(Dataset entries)

((

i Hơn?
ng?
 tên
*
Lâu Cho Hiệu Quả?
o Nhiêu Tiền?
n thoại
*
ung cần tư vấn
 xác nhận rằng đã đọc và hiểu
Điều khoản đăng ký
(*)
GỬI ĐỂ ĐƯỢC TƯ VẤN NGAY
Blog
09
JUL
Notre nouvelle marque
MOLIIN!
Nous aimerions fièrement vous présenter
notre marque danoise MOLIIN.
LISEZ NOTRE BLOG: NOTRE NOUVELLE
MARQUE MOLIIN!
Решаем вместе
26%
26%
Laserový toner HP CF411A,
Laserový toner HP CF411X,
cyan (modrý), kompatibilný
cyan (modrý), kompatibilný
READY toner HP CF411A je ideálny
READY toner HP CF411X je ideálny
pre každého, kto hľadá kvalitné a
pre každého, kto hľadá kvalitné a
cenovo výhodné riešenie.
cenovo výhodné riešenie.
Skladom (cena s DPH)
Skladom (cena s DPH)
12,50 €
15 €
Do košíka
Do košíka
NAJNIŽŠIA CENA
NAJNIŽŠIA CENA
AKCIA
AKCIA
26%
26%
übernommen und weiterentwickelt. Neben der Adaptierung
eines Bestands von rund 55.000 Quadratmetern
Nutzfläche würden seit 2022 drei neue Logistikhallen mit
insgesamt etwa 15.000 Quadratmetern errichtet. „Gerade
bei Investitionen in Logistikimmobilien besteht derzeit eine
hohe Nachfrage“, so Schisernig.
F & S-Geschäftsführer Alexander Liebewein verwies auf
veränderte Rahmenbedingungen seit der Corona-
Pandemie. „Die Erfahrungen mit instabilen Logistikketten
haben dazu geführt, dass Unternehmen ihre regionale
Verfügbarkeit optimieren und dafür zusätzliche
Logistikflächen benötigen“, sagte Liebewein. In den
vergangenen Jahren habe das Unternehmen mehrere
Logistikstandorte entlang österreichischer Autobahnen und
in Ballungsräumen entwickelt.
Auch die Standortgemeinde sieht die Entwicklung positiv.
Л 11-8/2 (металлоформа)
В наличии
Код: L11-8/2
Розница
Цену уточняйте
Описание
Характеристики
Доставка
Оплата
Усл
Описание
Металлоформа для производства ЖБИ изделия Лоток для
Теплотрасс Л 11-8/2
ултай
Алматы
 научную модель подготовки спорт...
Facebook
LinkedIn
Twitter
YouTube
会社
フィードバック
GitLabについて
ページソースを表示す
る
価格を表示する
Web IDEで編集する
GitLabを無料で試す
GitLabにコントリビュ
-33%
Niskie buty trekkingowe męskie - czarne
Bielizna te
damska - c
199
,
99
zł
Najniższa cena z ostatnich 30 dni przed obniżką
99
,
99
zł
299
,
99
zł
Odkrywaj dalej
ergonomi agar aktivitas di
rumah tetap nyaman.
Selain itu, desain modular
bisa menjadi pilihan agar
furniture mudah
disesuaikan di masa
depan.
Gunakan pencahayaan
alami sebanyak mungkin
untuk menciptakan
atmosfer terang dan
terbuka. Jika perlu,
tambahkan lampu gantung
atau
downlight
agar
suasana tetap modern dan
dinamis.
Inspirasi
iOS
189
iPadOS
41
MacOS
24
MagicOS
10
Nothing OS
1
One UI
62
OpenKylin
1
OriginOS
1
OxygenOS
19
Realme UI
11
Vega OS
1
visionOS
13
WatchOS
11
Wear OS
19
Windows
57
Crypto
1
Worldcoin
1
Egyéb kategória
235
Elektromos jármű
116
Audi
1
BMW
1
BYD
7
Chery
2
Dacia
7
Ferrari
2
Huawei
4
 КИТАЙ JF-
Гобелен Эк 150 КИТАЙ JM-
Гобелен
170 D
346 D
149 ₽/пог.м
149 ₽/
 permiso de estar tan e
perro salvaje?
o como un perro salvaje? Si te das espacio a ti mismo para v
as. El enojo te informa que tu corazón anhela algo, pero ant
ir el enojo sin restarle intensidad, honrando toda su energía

))

▸ **Work to be completed**: Exactly as they appear, restate all of the entries.

▸ **Response**:
i Hơn?
ng?
 tên
*
Lâu Cho Hiệu Quả?
o Nhiêu Tiền?
n thoại
*
ung cần tư vấn
 xác nhận rằng đã đọc và hiểu
Điều khoản đăng ký
(*)
GỬI ĐỂ ĐƯỢC TƯ VẤN NGAY
Blog
09
JUL
Notre nouvelle marque
MOLIIN!
Nous aimerions fièrement vous présenter
notre marque danoise MOLIIN.
LISEZ NOTRE BLOG: NOTRE NOUVELLE
MARQUE MOLIIN!
Решаем вместе
26%
26%
Laserový toner HP CF411A,
Laserový toner HP CF411X,
cyan (modrý), kompatibilný
cyan (modrý), kompatibilný
READY toner HP CF411A je ideálny
READY toner HP CF411X je ideálny
pre každého, kto hľadá kvalitné a
pre každého, kto hľadá kvalitné a
cenovo výhodné riešenie.
cenovo výhodné riešenie.
Skladom (cena s DPH)
Skladom (cena s DPH)
12,50 €
15 €
Do košíka
Do košíka
NAJNIŽŠIA CENA
NAJNIŽŠIA CENA
AKCIA
AKCIA
26%
26%
übernommen und weiterentwickelt. Neben der Adaptierung
eines Bestands von rund 55.000 Quadratmetern
Nutzfläche würden seit 2022 drei neue Logistikhallen mit
insgesamt etwa 15.000 Quadratmetern errichtet. „Gerade
bei Investitionen in Logistikimmobilien besteht derzeit eine
hohe Nachfrage“, so Schisernig.
F & S-Geschäftsführer Alexander Liebewein verwies auf
veränderte Rahmenbedingungen seit der Corona-
Pandemie. „Die Erfahrungen mit instabilen Logistikketten
haben dazu geführt, dass Unternehmen ihre regionale
Verfügbarkeit optimieren und dafür zusätzliche
Logistikflächen benötigen“, sagte Liebewein. In den
vergangenen Jahren habe das Unternehmen mehrere
Logistikstandorte entlang österreichischer Autobahnen und
in Ballungsräumen entwickelt.
Auch die Standortgemeinde sieht die Entwicklung positiv.
Л 11-8/2 (металлоформа)
В наличии
Код: L11-8/2
Розница
Цену уточняйте
Описание
Характеристики
Доставка
Оплата
Усл
Описание
Металлоформа для производства ЖБИ изделия Лоток для
Теплотрасс Л 11-8/2
ултай
Алматы
 научную модель подготовки спорт...
Facebook
LinkedIn
Twitter
YouTube
会社
フィードバック
GitLabについて
ページソースを表示す
る
価格を表示する
Web IDEで編集する
GitLabを無料で試す
GitLabにコントリビュ
-33%
Niskie buty trekkingowe męskie - czarne
Bielizna te
damska - c
199
,
99
zł
Najniższa cena z ostatnich 30 dni przed obniżką
99
,
99
zł
299
,
99
zł
Odkrywaj dalej
ergonomi agar aktivitas di
rumah tetap nyaman.
Selain itu, desain modular
bisa menjadi pilihan agar
furniture mudah
disesuaikan di masa
depan.
Gunakan pencahayaan
alami sebanyak mungkin
untuk menciptakan
atmosfer terang dan
terbuka. Jika perlu,
tambahkan lampu gantung
atau
downlight
agar
suasana tetap modern dan
dinamis.
Inspirasi
iOS
189
iPadOS
41
MacOS
24
MagicOS
10
Nothing OS
1
One UI
62
OpenKylin
1
OriginOS
1
OxygenOS
19
Realme UI
11
Vega OS
1
visionOS
13
WatchOS
11
Wear OS
19
Windows
57
Crypto
1
Worldcoin
1
Egyéb kategória
235
Elektromos jármű
116
Audi
1
BMW
1
BYD
7
Chery
2
Dacia
7
Ferrari
2
Huawei
4
 КИТАЙ JF-
Гобелен Эк 150 КИТАЙ JM-
Гобелен
170 D
346 D
149 ₽/пог.м
149 ₽/
 permiso de estar tan e
perro salvaje?
o como un perro salvaje? Si te das espacio a ti mismo para v
as. El enojo te informa que tu corazón anhela algo, pero ant
ir el enojo sin restarle intensidad, honrando toda su energía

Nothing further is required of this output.